Un autre exemple attendu prochainement sera dévoilé lors de son travail de diplôme sur le thème de la valise, un accessoire pourtant ultra-standardisé. L’objectif de Matteo n’est pas seulement de redéfinir l’objet en termes de forme ou de fonction, mais aussi d’amener le public à porter un nouveau regard sur ce qui l’entoure au quotidien.

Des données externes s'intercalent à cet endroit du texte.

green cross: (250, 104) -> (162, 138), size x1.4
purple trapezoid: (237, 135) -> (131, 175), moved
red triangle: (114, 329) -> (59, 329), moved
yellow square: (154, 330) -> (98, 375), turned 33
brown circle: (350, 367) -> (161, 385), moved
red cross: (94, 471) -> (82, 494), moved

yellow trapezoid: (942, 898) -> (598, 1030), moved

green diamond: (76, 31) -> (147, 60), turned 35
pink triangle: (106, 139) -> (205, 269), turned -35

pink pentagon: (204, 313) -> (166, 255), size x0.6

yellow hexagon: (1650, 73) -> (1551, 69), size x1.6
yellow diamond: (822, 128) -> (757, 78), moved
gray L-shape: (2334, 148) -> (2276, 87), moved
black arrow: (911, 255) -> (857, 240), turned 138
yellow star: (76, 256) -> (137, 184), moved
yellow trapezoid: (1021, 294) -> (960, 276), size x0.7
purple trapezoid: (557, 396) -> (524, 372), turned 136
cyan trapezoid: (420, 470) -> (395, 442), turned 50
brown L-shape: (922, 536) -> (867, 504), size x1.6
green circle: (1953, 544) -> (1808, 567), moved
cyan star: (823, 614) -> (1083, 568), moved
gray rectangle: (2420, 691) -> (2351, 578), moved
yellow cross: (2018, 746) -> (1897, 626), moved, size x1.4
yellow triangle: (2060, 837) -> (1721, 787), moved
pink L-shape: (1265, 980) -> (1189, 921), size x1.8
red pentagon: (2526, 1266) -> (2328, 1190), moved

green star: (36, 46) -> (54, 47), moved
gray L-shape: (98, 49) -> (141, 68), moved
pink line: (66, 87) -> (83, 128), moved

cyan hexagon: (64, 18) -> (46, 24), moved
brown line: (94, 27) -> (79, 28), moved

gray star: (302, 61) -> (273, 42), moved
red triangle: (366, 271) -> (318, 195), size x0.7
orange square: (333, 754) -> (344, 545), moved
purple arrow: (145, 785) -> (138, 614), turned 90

Porte-fruits, design Matteo De Carlo.

Porte-café, design Matteo De Carlo.
Un parcours de formation atypique
L’ECAL, avec sa forte dimension artistique et ses nombreuses collaborations avec des marques internationales, a permis à Matteo de trouver un terrain d’expression propice à son évolution créative. Au cours de ses trois années d’études dans cette école, il a eu la chance de travailler avec plusieurs marques prestigieuses, acquérant ainsi une expérience précieuse dans la conception et la création de produits.
Cependant, avant d’intégrer l’ECAL, Matteo n’était pas novice dans le monde du design. Il a d’abord débuté sa carrière en tant qu’horloger diplômé d’un CFC, un domaine exigeant où la précision et le savoir-faire manuel sont des compétences clés. Sa formation à La Chaux-de-Fonds, au sein de l’École d’art en design horloger, l’a ensuite amené à approfondir ses connaissances du design industriel et à explorer les possibilités infinies offertes par les matériaux et les formes. C’est dans cette école qu’il s’est forgé une approche du design articulée autour de l’innovation, du respect du temps et du travail de précision.
La recherche de matériaux honnêtes
Un autre élément qui frappe chez Matteo, c’est son aptitude à intégrer des matériaux robustes dans ses créations. Pour lui, un matériau doit non seulement être esthétique, mais aussi être solide et avoir une histoire, un caractère, qui doivent être utilisés pour ce qu’ils sont. Un très bon exemple de cette vision se trouve dans sa création du transat Blocos. Ici le granit suisse, matériau qu’il affectionne particulièrement, a été utilisé pour créer un transat à la fois minimaliste et indestructible. D’une forme sculpturale esthétique, ce siège a, par ailleurs, été pensé pour durer et résister aux dégradations du temps.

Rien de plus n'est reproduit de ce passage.